URL: http://gcc.gnu.org/viewcvs?root=gcc&view=rev&rev=193998
Log:
2012-11-30  Martin Jambor  <mjambor@suse.cz>

	PR middle-end/52890
	PR tree-optimization/55415
	PR tree-optimization/54386
	PR target/55448
	* ipa-prop.c (ipa_modify_call_arguments): Be optimistic when
	get_pointer_alignment_1 returns false and the base was not a
	dereference.
	* tree-sra.c (access_precludes_ipa_sra_p): New parameter req_align,
	added check for required alignment.  Update the user.

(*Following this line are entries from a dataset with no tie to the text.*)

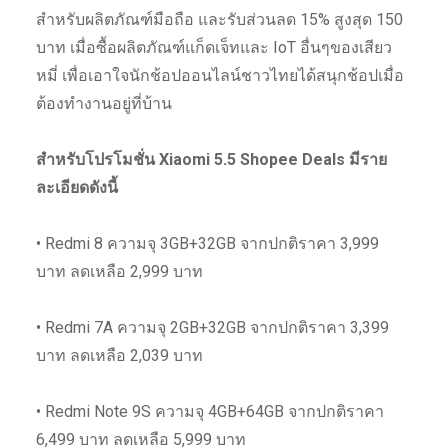
สำหรับผลิตภัณฑ์มือถือ และรับส่วนลด 15% สูงสุด 150
บาท เมื่อซื้อผลิตภัณฑ์แก็ดเจ็ทและ IoT อื่นๆของเสียว
หมี่ เพื่อเอาใจนักช้อปออนไลน์ชาวไทยได้สนุกช้อปเมื่อ
ต้องทำงานอยู่ที่บ้าน
สำหรับโปรโมชั่น Xiaomi 5.5 Shopee Deals มีราย
ละเอียดดังนี้
• Redmi 8 ความจุ 3GB+32GB จากปกติราคา 3,999
บาท ลดเหลือ 2,999 บาท
• Redmi 7A ความจุ 2GB+32GB จากปกติราคา 3,399
บาท ลดเหลือ 2,039 บาท
• Redmi Note 9S ความจุ 4GB+64GB จากปกติราคา
6,499 บาท ลดเหลือ 5,999 บาท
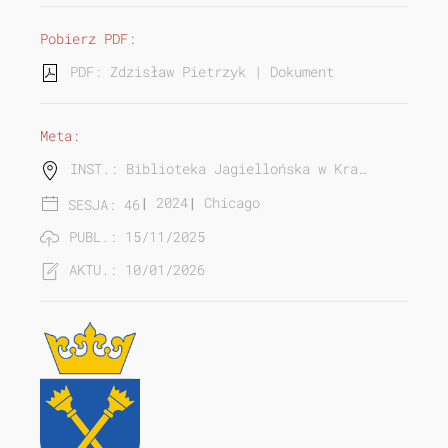
Pobierz PDF:
PDF: Zdzisław Pietrzyk | Dokumenty rodzinne Woł
Meta:
INST.: Biblioteka Jagiellońska w Kra…
|
2024
|
Chicago
SESJA: 46
PUBL.: 15/11/2025
AKTU.: 10/01/2026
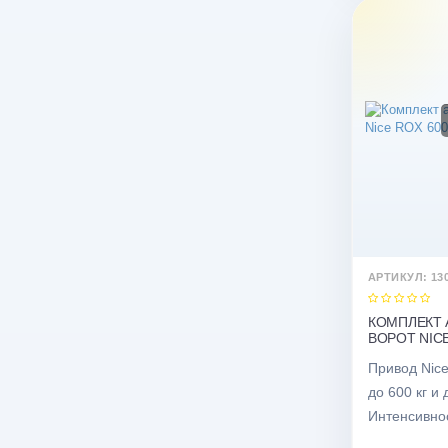
АРТИКУЛ: 13
КОМПЛЕКТ 
ВОРОТ NICE
Привод Nic
до 600 кг и
Интенсивнос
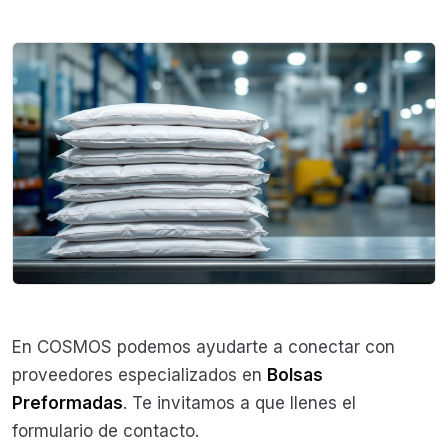
En COSMOS podemos ayudarte a conectar con
proveedores especializados en
Bolsas
Preformadas
. Te invitamos a que llenes el
formulario de contacto.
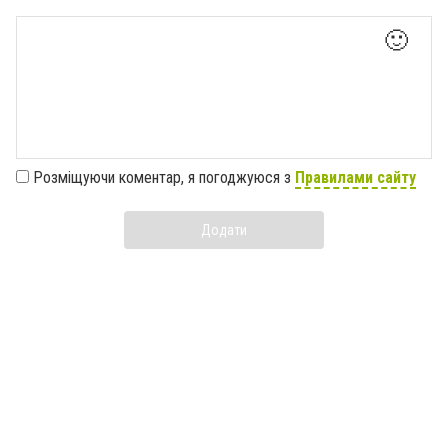
🙂
Розміщуючи коментар, я погоджуюся з
Правилами сайту
Додати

	* testsuite/gcc.dg/ipa/ipa-sra-7.c: New test.
	* testsuite/gcc.dg/ipa/ipa-sra-8.c: Likewise.
	* testsuite/gcc.dg/ipa/ipa-sra-9.c: Likewise.
	* testsuite/gcc.target/i386/pr55448.c: Likewise.


Added:
    trunk/gcc/testsuite/gcc.dg/ipa/ipa-sra-7.c
    trunk/gcc/testsuite/gcc.dg/ipa/ipa-sra-8.c
    trunk/gcc/testsuite/gcc.dg/ipa/ipa-sra-9.c
    trunk/gcc/testsuite/gcc.target/i386/pr55448.c
Modified:
    trunk/gcc/ChangeLog
    trunk/gcc/ipa-prop.c
    trunk/gcc/testsuite/ChangeLog
    trunk/gcc/tree-sra.c
Comment 14 Martin Jambor 2012-12-03 13:25:26 UTC
Finally fixed.  Thanks for patience.